Eisenberg’s deadpan comedic chops were never in question, but his dramatic turns had always been in supporting roles. That is until David Fincher’s The Social Network, where he was cast as Facebook founder Mark Zuckerberg. Armed with a crackling screenplay by Aaron Sorkin, Eisenberg knocked the role out of the park and was duly recognized with a host of accolades, including Golden Globes and Academy Awards Best Actor nominations.
His choice of parts and projects quickly expanded. Never one to shy away from challenges, in 2013 Eisenberg took on the dual role of Simon James/James Simon in an ambitious adaptation of Fyodor Dostoyevsky’s novella The Double. Though the film, in very limited release, went largely unseen, Eisenberg’s performance was praised by critics as a deft balancing act of portraying both the milquetoast Simon James and his polar-opposite doppelgänger James Simon, who effortlessly usurps the hapless main character.

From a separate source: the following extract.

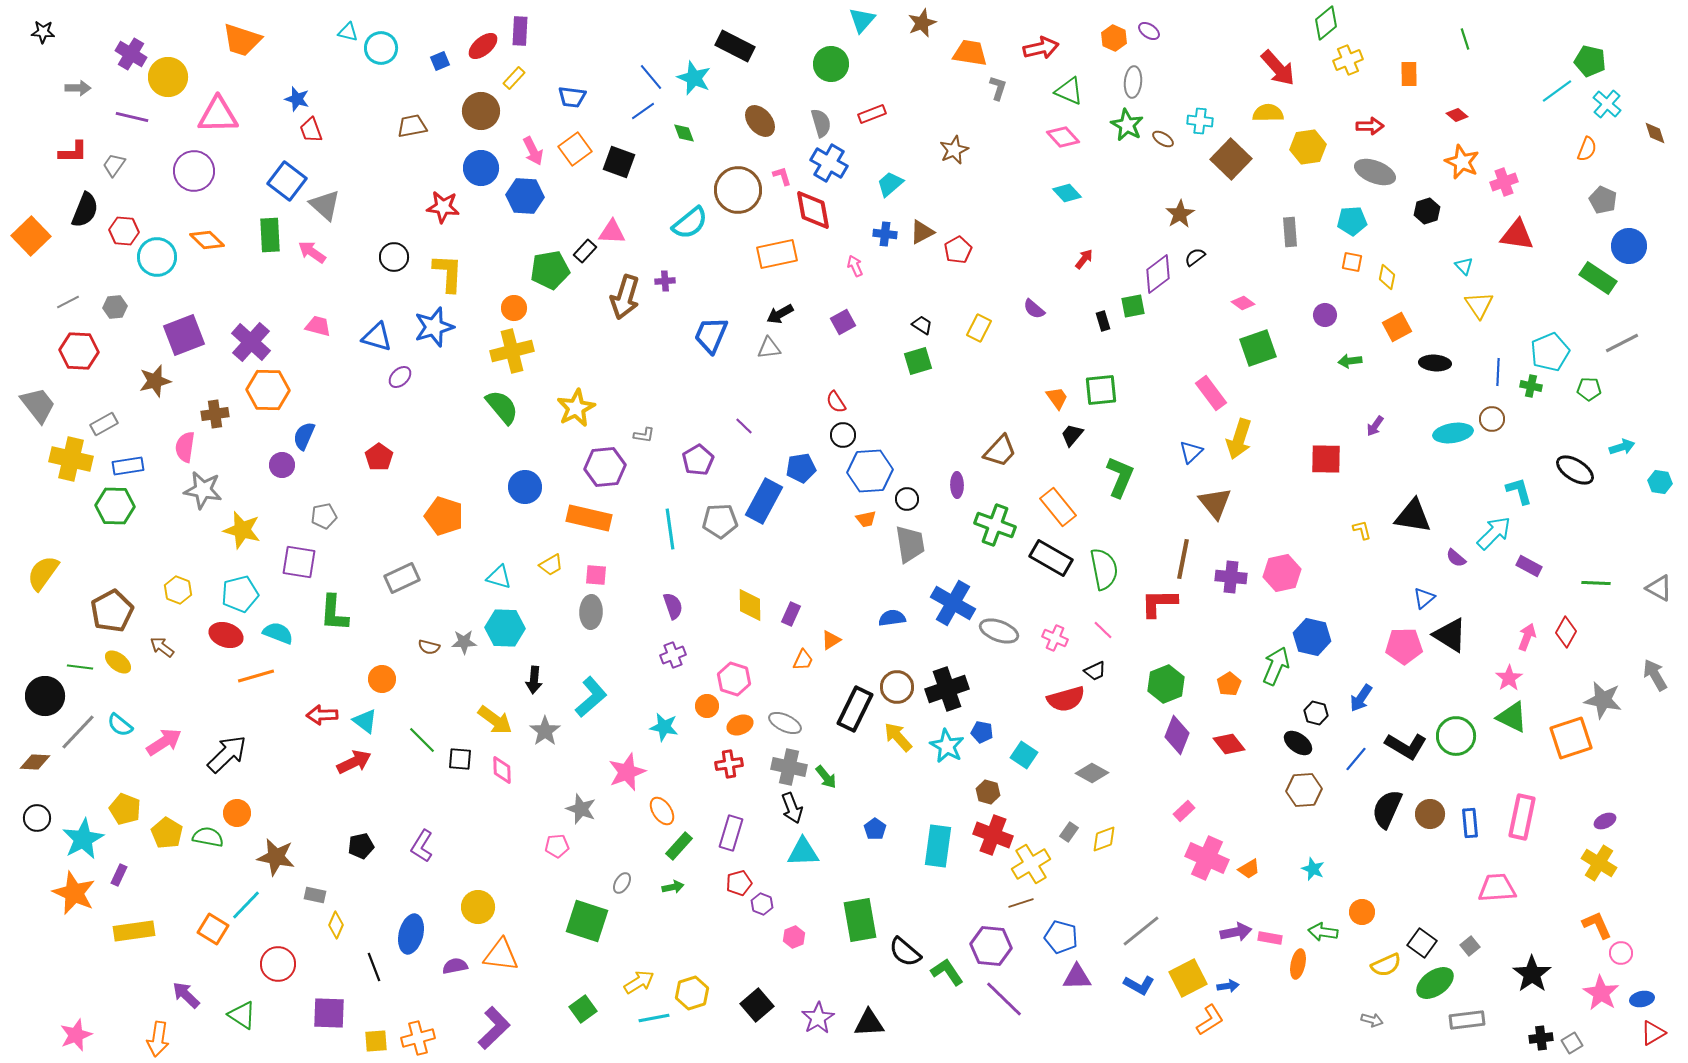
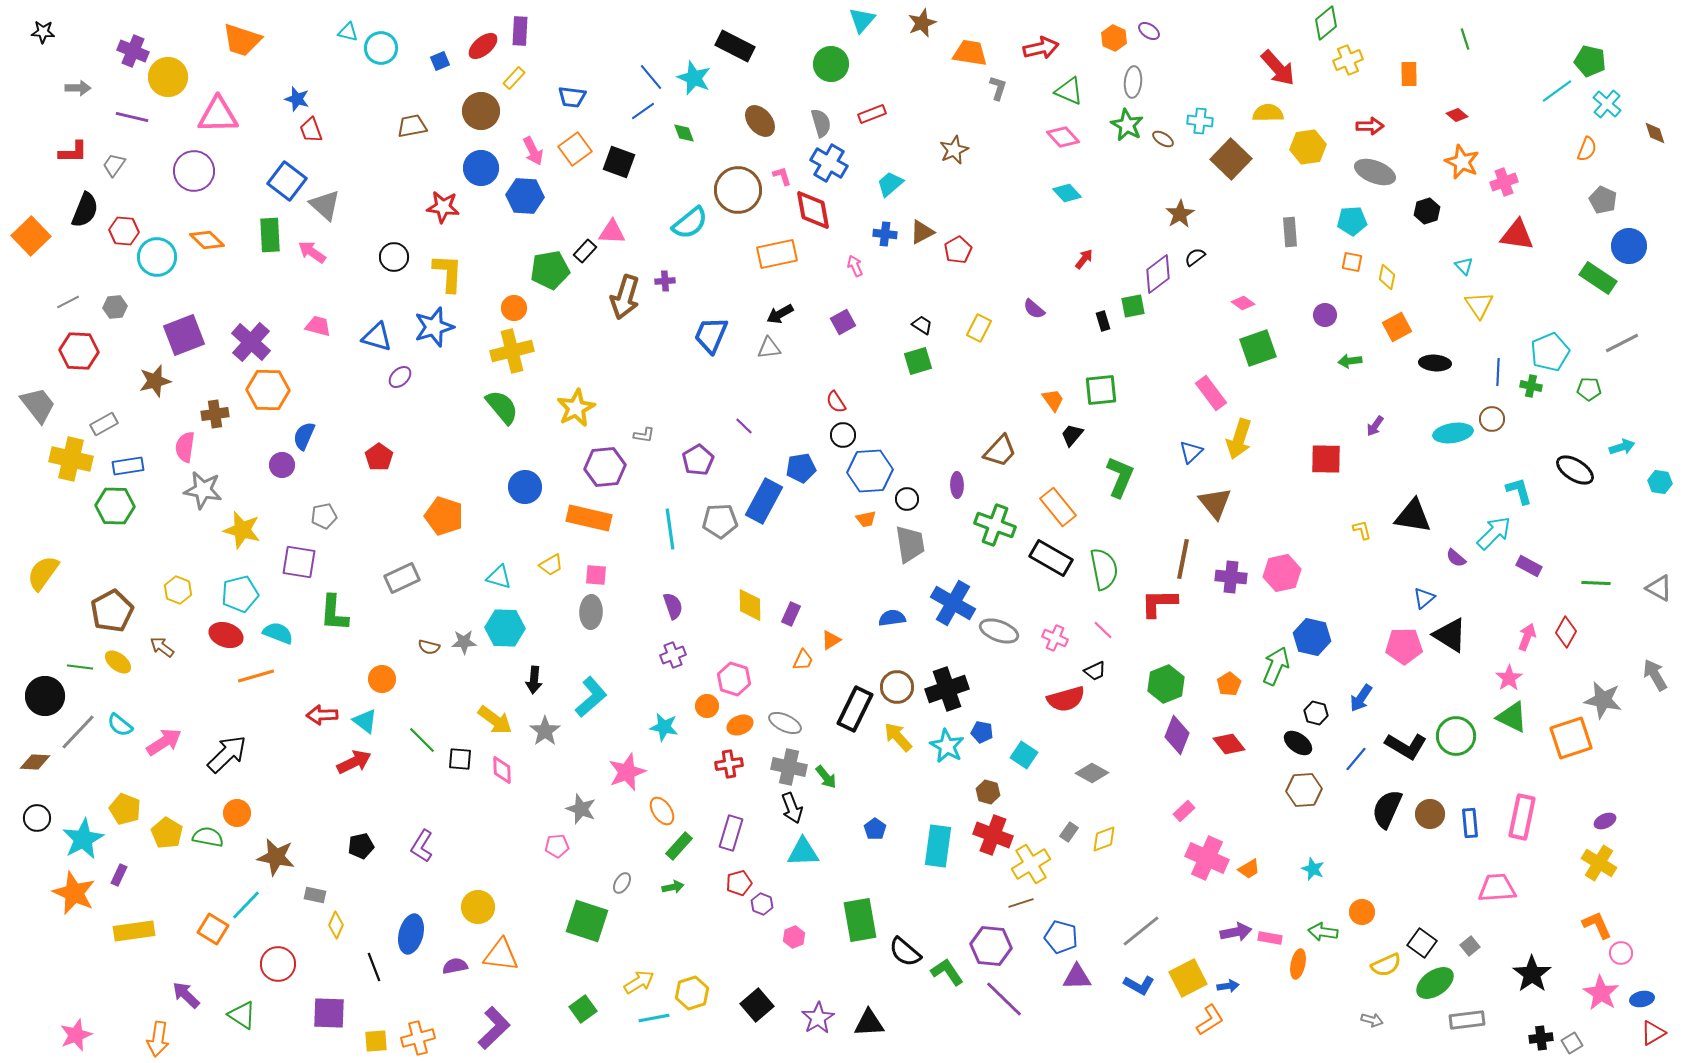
purple cross at (131, 54): moved 2 px right, 3 px up; rotated 8 degrees counterclockwise
orange trapezoid at (1057, 398): moved 4 px left, 2 px down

In 2015, Eisenberg starred in The End of the Tour, as David Lipsky, a Rolling Stone writer who interviewed the novelist David Foster Wallace (played by Jason Segel) for five days in 1996, just after publication of Wallace’s tour de force, Infinite Jest. Eisenberg had long been an admirer of the brilliant, but troubled author and immersed himself in the role. He spent considerable time with Lipsky, making sure he would present an honest portrait of the journalist and his relationship with Wallace. The film is beautifully nuanced and literary in tone, with the two writers engaged in a rhythmic, ritualistic dance of discovery, power, mischief, and ultimately connection. The movie-going public didn’t quite know what to make of it and the box office was poor. But critics were completely captivated by the film and almost unanimous in their praise. Rolling Stone’s Peter Travers lauded it as “riveting, mesmerizing.” “As the details accumulate, so does the power of the film, an illuminating meditation on art and life. . .That’s what makes the movie, elevated by two extraordinary actors, an exhilarating gift.”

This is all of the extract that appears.